This next part is really important. It’s called Bayesian inference, but you don’t need to worry about what it’s called or even how it technically works. It is true that if you flipped a coin and got 60/40 heads that that coin was much more likely to be a true 60/40 coin than it is to be a 50/50 coin. That should be obvious too.  But here’s the catch. There are many, many more 50/50 coins in your kid’s piggy bank than there are 60/40. Your kid was smart enough to put in a normal distribution of trick coins.

So even though it seems like if you flipped a coin 100 times and got 60/40 heads, it is more likely you have a true 60/40 coin than a true 50/50 coin, it isn’t. It is much more likely that you have a 50/50 coin that got “heads lucky” than a true 60/40 coin that landed on the most likely result after 100 flips (60/40) because there are many more 50/50 coins in the bank than 60/40 coins – assuming a somewhat normal distribution with a small spread.

Here is the math: The chances of a 50/50 coin coming up exactly 60/40 is around .01. Chances of a true 60/40 coin coming up 60/40 is 8 times that amount, or .08. But, if there are 8 times as many 50/50 coins in your piggy bank as 60/40 coins, then the chances of your 60/40 coin being a fair coin or a 60/40 biased coin is only 50/50. If there 800 times more 50/50 coins than 60/40 coins in your bank, as there is likely to be if the spread of coin talent is small, then it is 100 times more likely that you have a true 50/50 coin than a true 60/40 coin even though the coin came up 60 heads in 100 flips.

It’s like the AIDS test contradiction. If you are a healthy, heterosexual, non-drug user, and you take an AIDS test which has a 1% false positive rate and you test positive, you are extremely unlikely to have AIDS. There are very few people with AIDS in your population so it is much more likely that you do not have AIDS and got a false positive (1 in 100) than you did have AIDS in the first place (maybe 1 in 100,000) and tested positive. Out of a million people in your demographic, if they all got tested, 10 will have AIDS and test positive (assuming a 0% false negative rate) and 999,990 will not have AIDS, but 10,000 of them (1 in 100) will have a false positive. So the odds you have AIDS is 10,000 to 10 or 1000 to 1 against.

In the coin example where the spread of coin talent is small and most coins are still at or near 50/50, pretty much no matter what we get when flipping a coin 100 times, we are going to conclude that there is a good chance that our coin is still around 50/50 because most of the coins are around 50/50 in true coin talent.

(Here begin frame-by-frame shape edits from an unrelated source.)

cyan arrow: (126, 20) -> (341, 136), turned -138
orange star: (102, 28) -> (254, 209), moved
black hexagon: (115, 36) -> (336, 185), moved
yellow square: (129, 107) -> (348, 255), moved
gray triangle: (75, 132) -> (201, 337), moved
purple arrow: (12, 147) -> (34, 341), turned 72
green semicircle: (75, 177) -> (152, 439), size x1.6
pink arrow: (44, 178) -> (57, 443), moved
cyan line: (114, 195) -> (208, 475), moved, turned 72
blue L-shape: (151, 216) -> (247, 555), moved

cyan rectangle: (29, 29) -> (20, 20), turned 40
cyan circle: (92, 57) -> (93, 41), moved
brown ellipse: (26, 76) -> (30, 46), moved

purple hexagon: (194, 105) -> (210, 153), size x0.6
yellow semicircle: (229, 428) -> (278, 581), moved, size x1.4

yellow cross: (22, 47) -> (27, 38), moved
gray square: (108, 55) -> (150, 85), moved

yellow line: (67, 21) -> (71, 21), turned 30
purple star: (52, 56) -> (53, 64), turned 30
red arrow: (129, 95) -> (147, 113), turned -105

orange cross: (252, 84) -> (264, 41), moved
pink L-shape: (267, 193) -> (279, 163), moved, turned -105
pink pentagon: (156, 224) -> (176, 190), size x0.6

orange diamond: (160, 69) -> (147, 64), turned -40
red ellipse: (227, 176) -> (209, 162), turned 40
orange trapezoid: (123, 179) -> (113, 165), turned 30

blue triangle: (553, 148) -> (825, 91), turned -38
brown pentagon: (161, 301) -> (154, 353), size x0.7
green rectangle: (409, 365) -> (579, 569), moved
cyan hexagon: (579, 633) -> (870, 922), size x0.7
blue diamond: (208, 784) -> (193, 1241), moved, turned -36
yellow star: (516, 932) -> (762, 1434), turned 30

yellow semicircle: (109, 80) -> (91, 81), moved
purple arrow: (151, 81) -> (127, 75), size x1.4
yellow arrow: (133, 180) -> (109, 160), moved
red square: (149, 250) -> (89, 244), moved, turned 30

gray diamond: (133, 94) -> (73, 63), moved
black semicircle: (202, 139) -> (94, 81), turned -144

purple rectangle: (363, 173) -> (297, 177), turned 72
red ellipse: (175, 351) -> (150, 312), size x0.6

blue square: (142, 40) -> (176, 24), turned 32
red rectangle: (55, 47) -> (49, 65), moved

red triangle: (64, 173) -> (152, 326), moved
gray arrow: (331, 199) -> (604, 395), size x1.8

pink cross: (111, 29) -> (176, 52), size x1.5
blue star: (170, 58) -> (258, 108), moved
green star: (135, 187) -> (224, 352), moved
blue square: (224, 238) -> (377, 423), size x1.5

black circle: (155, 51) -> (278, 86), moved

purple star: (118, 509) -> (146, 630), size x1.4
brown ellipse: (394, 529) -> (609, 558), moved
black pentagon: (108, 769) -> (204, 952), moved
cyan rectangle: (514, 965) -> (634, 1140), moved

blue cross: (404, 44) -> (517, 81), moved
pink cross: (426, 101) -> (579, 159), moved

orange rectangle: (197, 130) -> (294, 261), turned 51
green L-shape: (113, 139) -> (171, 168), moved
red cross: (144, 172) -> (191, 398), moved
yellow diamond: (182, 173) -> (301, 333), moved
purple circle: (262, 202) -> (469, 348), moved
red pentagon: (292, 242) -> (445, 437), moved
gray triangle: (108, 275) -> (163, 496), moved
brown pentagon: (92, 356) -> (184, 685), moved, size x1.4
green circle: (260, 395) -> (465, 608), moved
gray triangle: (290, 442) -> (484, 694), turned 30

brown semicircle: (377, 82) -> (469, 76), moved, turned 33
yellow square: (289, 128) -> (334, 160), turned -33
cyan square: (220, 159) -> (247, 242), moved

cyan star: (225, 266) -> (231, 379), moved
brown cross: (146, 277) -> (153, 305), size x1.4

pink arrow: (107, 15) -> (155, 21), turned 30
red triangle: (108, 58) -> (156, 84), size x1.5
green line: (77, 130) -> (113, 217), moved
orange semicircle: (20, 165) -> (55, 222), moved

However, there is some chance that the coin is biased, if we get an unusual result.

Now, it is awkward and not particularly useful to conclude something like, “There is a 60% chance that our coin is a true 50/50 coin, 20% it is a 55/45 coin, etc.” So what we usually do is combine all those probabilities and come up with a single number called a weighted mean.

If one coin comes up 60/40, our weighted mean estimate of its “true talent” may be 52%. If we come up with 55/45, it might be 51%. 30/70 might be 46%. Etc. That weighed mean is what we refer to as “an estimate of true talent” and is the crucial factor in making decisions based on what we think the talent of the coins/players are likely to be in the present and in the future.

Now what if the spread of coin talent were still small, as in the above example, but we flipped the coins 500 times each? Say we came up with 60/40 again in 500 flips. The chances of that happening with a 60/40 coin is 24,000 times more likely than if the coin were 50/50! So now we are much more certain that we have a true 60/40 coin even if we don’t have that many of them in our bank. In fact, if the standard deviation of our spread in coin talent were 3%, we would be about ½ certain that our coin was a true 50/50 coin and half certain it was a true 60/40 coin, and our weighted mean would be 55%.

There is a much easier way to do it. We have to do some math gyrations which I won’t go into that will enable us to figure out how much to regress our observed flip percentage to the mean flip percentage of all the coins, 50%. For 100 flips it was a large regression such that with a 60/40 result we might estimate a true flip talent of 52%, assuming a spread of coin talent of 3%. For 500 flips, we would regress less towards 50% to give us around 55% as our estimate of coin talent. Regressing toward a mean rather than doing the long-hand Bayesian inferences using all the possible true talent states assumes a normal distribution or close to one.

The point is that the sample size of the observed measurement is determines how much we regress the observed amount towards the mean. The larger the sample, the less we regress. One season observed splits and we regress a lot. Career observed splits that are 5 times that amount, like our 500 versus 100 flips, we regress less.

But sample size of the observed results is not the only thing that determines how much to regress. Remember if all our coins were fair and there were no spread in talent, we would regress 100% no matter how many flips we did with each coin.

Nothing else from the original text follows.